Argo: Dient niemanden die Geschichte aufzuwirbeln. Sie bringt Unruhe, Stress und fördert den Hass. Einmal im Jahr sich zu errinern ist genug.

Das halte ich für keine gute Haltung. Ich würde umgekehrt sogar sagen, wer sich mit Geschichte nicht befasst, tut sich und seinen Nächsten keinen Gefallen.
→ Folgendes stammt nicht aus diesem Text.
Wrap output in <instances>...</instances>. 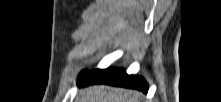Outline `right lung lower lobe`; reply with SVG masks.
<instances>
[{
    "mask_svg": "<svg viewBox=\"0 0 221 102\" xmlns=\"http://www.w3.org/2000/svg\"><path fill=\"white\" fill-rule=\"evenodd\" d=\"M81 80L79 86H88L91 84H109L115 86H122L127 88H134L147 93L148 84L140 76L127 75L122 69H96L90 73L80 74Z\"/></svg>",
    "mask_w": 221,
    "mask_h": 102,
    "instance_id": "1",
    "label": "right lung lower lobe"
}]
</instances>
Wer sich für die Geschichte der Bibel und in der Bibel nicht interessiert, wird zwangsweise sehr viele falsche oder mindestens schräge Erkenntnisse aus ihr gewinnen und diese dann sogar noch weiter verbreiten. Das hat, wie die Geschichte gezeigt hat, schon in der Beziehung zwischen Christen und Juden zu viel Leid und Elend geführt. 

@Alle,

als ich vor ein paar Jahren anfing, mich mit dem hebräisch-jüdischen Hintergrund der Bibel zu beschäftigen und mir Bücher messianisch-jüdischer Theologen besorgte, war es, als erschließe sich mir eine völlig neue Welt. In kurzer Zeit kamen so viele neue Erkenntnisse bei mir hinzu, dass ich fast überwältigt war. So viele Details gerade im Neuen Testament wurden plötzlich klar, verständlich oder ergaben erstmals überhaupt einen Sinn. Man ist ja gewohnt, dass man in der Bibel nicht alles versteht, aber sich damit zufrieden zu geben ist halt nie gut. Die messianisch-jüdische Perspektive eröffnet ganze Meere an Wissen. Lasst euch das nicht entgehen!